Records from a dataset:
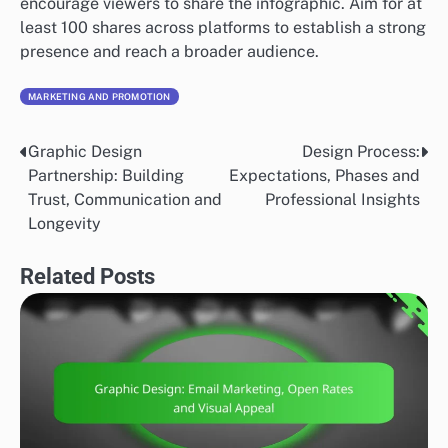
encourage viewers to share the infographic. Aim for at
least 100 shares across platforms to establish a strong
presence and reach a broader audience.
MARKETING AND PROMOTION
Graphic Design
Design Process:
Post
Partnership: Building
Expectations, Phases and
navigation
Trust, Communication and
Professional Insights
Longevity
Related Posts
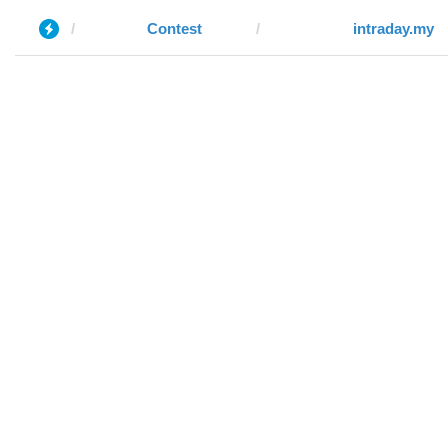
Contest
intraday.my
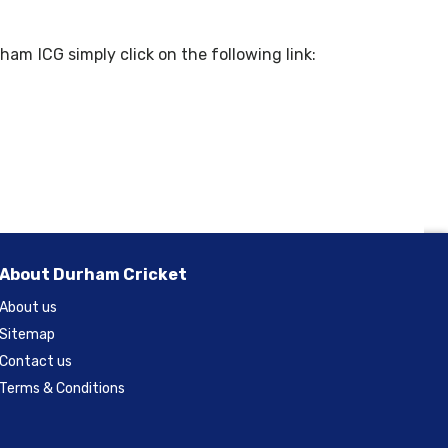
ham ICG simply click on the following link:
About Durham Cricket
About us
Sitemap
Contact us
Terms & Conditions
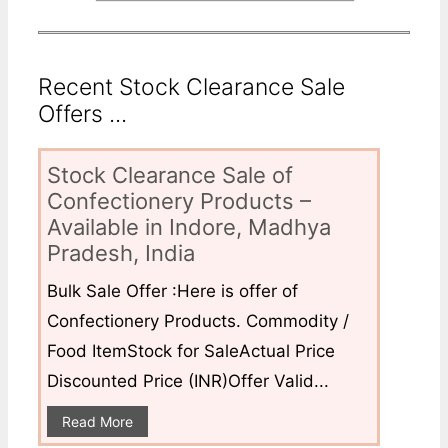
Recent Stock Clearance Sale
Offers ...
Stock Clearance Sale of
Confectionery Products –
Available in Indore, Madhya
Pradesh, India
Bulk Sale Offer :Here is offer of
Confectionery Products. Commodity /
Food ItemStock for SaleActual Price
Discounted Price (INR)Offer Valid...
Read More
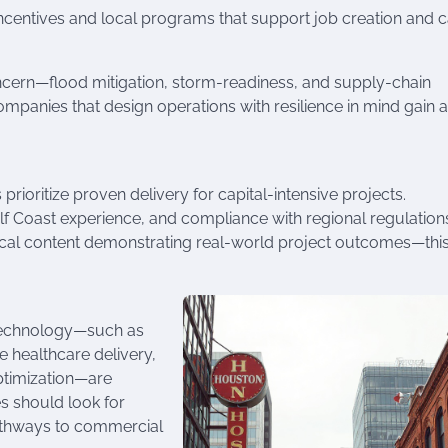
incentives and local programs that support job creation and c
oncern—flood mitigation, storm-readiness, and supply-chain
mpanies that design operations with resilience in mind gain a
rioritize proven delivery for capital-intensive projects.
ulf Coast experience, and compliance with regional regulation
nical content demonstrating real-world project outcomes—thi
technology—such as
 healthcare delivery,
ptimization—are
s should look for
pathways to commercial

__What is expected__
Exactly how many lines in the data above hold "Confectionery"? State that number only.

__Answer space__
2